À titre d’exemple, l’utilisation massive de la suite bureautique OpenOffice.org au sein des établissements scolaires a permis de ramener le prix du Pack Office de Microsoft à 50 € par licence [4] (ceci sans compter les rabais ponctuels mais réguliers) là où on pouvait facilement la trouver à 150 €. Les solutions libres naturellement peu exigeantes en « ressources systèmes » permettent en outre de réaliser des économies sur le matériel. Elles offrent un argument de poids à la décroissance quand elles permettent de prolonger la durée de vie de postes informatiques jugés obsolètes par la course à la puissance dont Microsoft Vista reste le fer de lance.
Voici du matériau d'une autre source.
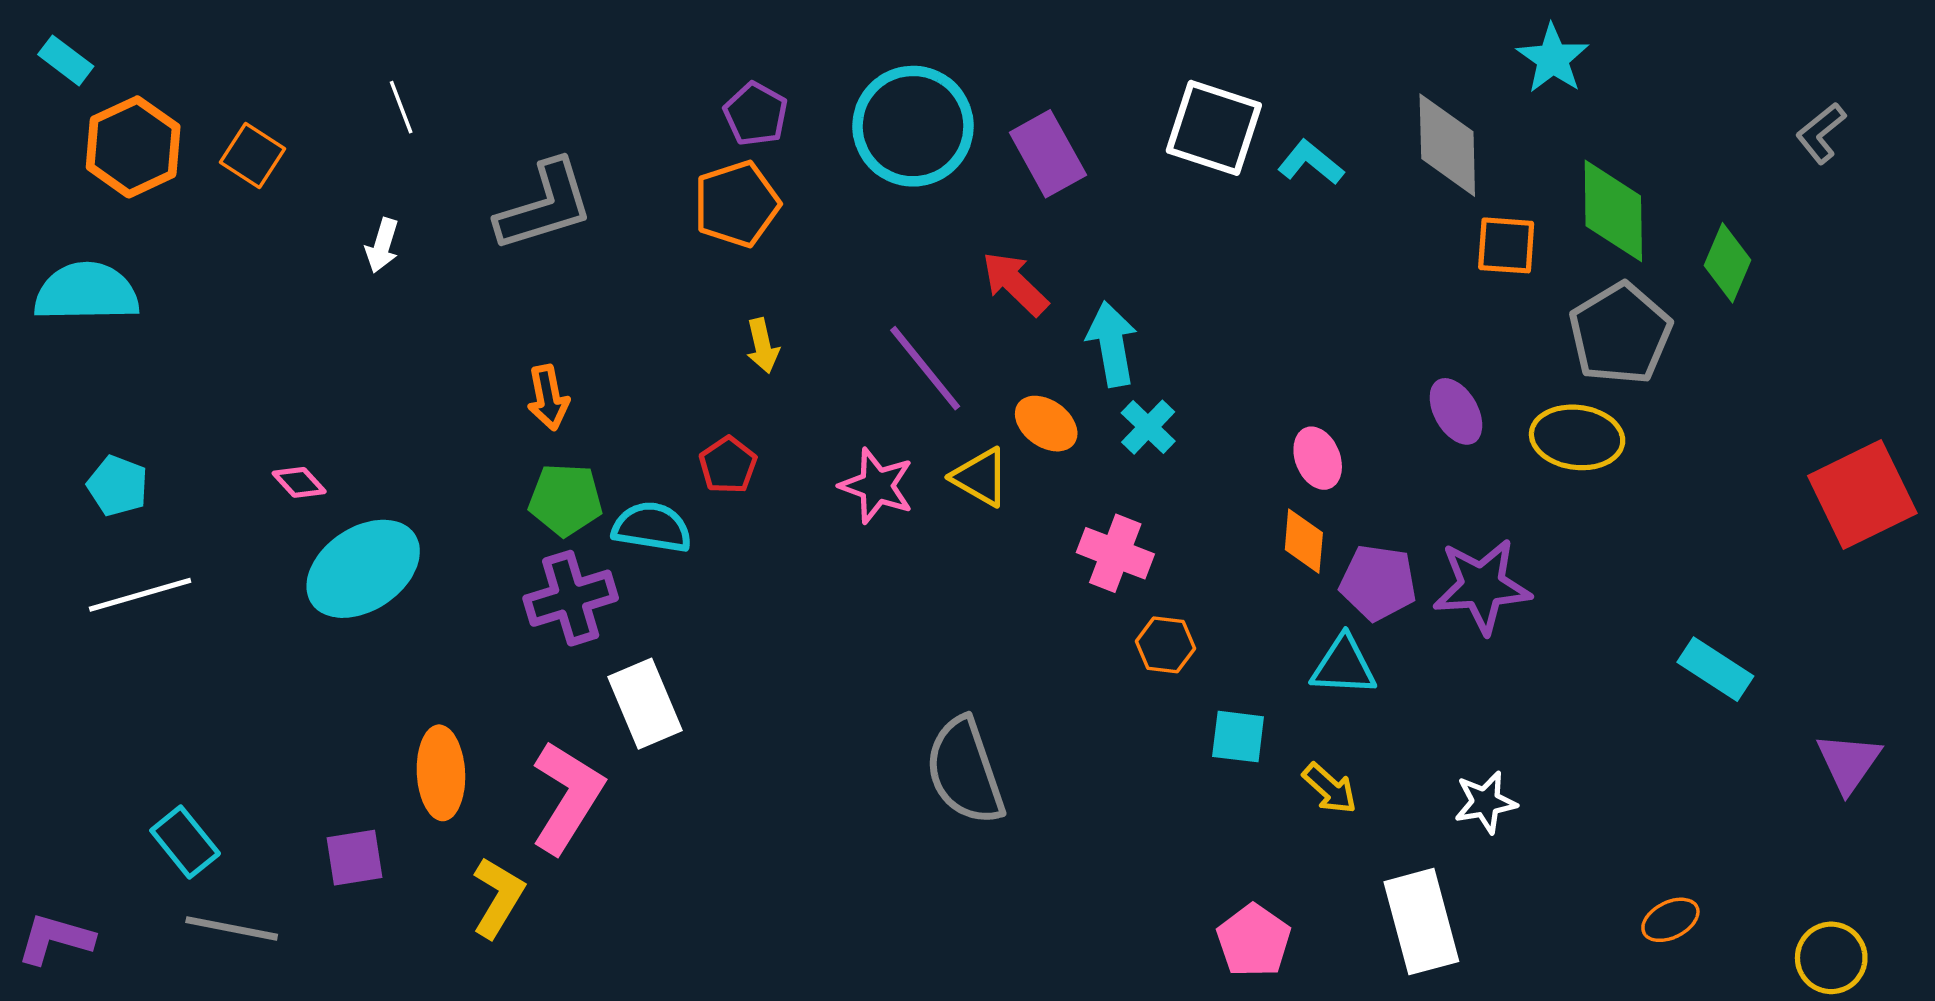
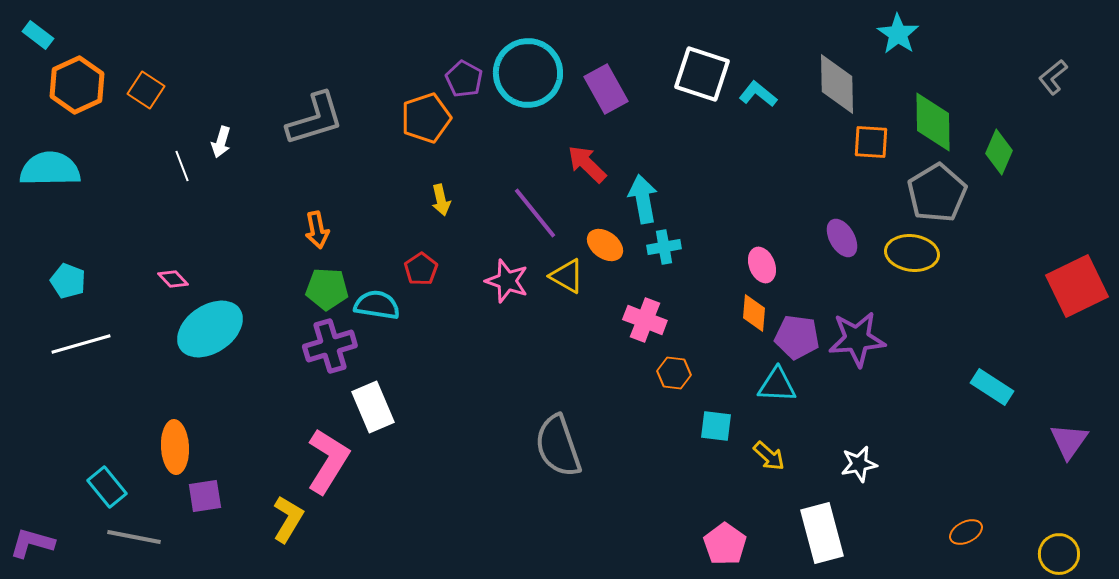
white line: (401, 107) -> (182, 166), moved
purple pentagon: (756, 114) -> (464, 79), moved
cyan cross: (1148, 427) -> (664, 247), turned 36
orange ellipse: (441, 773) -> (175, 447), moved

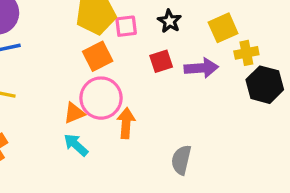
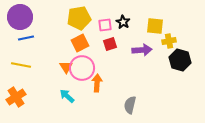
pink square: (126, 26) -> (105, 25), moved
yellow square: (223, 28) -> (155, 26), turned 30
red square: (161, 61) -> (110, 44), moved
orange triangle: (74, 113) -> (66, 67), moved, turned -40

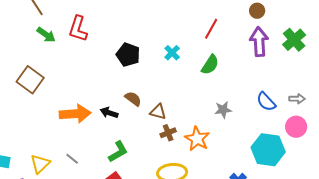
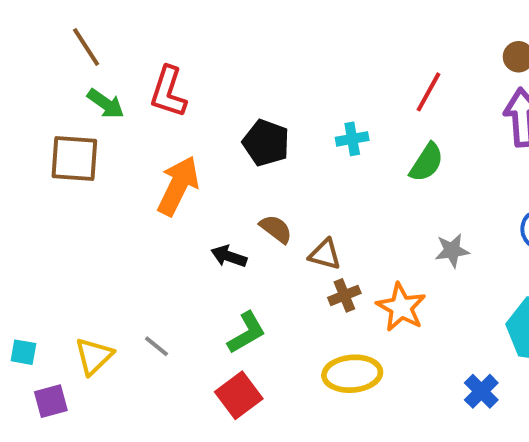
cyan cross: (172, 53) -> (352, 139), turned 35
brown square: (30, 80) -> (74, 158), moved, turned -32
orange arrow: (75, 114) -> (178, 186), moved, turned -60

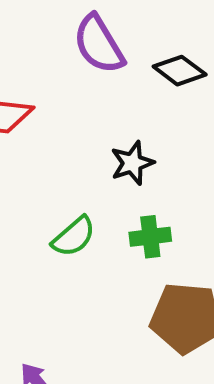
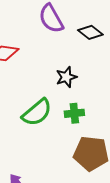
green semicircle: (74, 237) -> (37, 112), size x1.4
Les logiciels libres contrairement aux logiciels propriétaires utilisent des standards ouverts (ex : le format ODF contre le format MS Word DOC) qui assurent l’interopérabilité des fichiers : en d’autres termes, ils n’imposent pas un logiciel spécifique tributaire d’un format propriétaire qui restreint nos droits d’utilisation et de diffusion de ce document.
Toujours dans l’optique d’une lutte contre le monopole d’entreprise, le monde du libre nous ouvre les portes d’un pluralisme technologique comme réponse à l’impératif de neutralité économique. La possibilité offerte par les logiciels libres de les copier et de les distribuer, permet une égalité d’accès aux technologies de l’information et de la communication. Ainsi, l’élève peut retrouver chez lui son environnement de travail pour terminer un devoir commencé en classe. La lutte contre la fracture numérique passe par le recours aux logiciels libres. Si vous utilisez en classe une solution propriétaire ou si vous confondez le nom d’une marque comme Word avec le nom générique « de traitement de texte », vous incitez les élèves à en faire l’acquisition soit en payant le prix fort soit en piratant ces logiciels commerciaux.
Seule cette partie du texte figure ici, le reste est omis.